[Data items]
────────────────

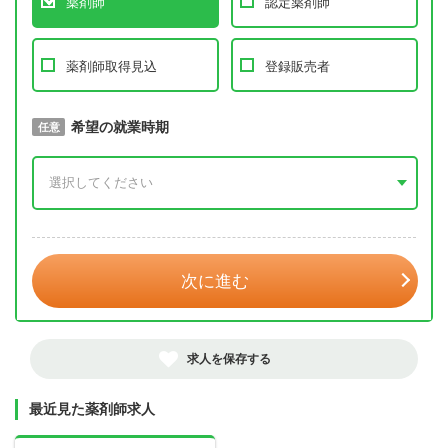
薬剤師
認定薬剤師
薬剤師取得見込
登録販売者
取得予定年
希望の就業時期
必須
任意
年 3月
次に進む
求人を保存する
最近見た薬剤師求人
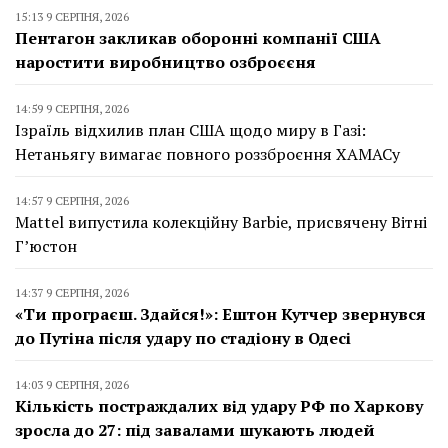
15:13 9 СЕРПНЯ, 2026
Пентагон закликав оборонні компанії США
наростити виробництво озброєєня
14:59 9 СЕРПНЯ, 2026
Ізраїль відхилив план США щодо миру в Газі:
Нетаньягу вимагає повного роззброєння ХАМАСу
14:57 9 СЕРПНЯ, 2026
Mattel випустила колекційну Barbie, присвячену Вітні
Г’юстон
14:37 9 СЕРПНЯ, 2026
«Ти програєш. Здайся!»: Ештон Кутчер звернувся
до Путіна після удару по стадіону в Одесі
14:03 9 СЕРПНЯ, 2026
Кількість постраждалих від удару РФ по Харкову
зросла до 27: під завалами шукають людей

────────────────

→ **Brief**
An exact copy of every entry above is needed, minus the pictures.

→ **Exercise answer**
薬剤師
認定薬剤師
薬剤師取得見込
登録販売者
取得予定年
希望の就業時期
必須
任意
年 3月
次に進む
求人を保存する
最近見た薬剤師求人
15:13 9 СЕРПНЯ, 2026
Пентагон закликав оборонні компанії США
наростити виробництво озброєєня
14:59 9 СЕРПНЯ, 2026
Ізраїль відхилив план США щодо миру в Газі:
Нетаньягу вимагає повного роззброєння ХАМАСу
14:57 9 СЕРПНЯ, 2026
Mattel випустила колекційну Barbie, присвячену Вітні
Г’юстон
14:37 9 СЕРПНЯ, 2026
«Ти програєш. Здайся!»: Ештон Кутчер звернувся
до Путіна після удару по стадіону в Одесі
14:03 9 СЕРПНЯ, 2026
Кількість постраждалих від удару РФ по Харкову
зросла до 27: під завалами шукають людей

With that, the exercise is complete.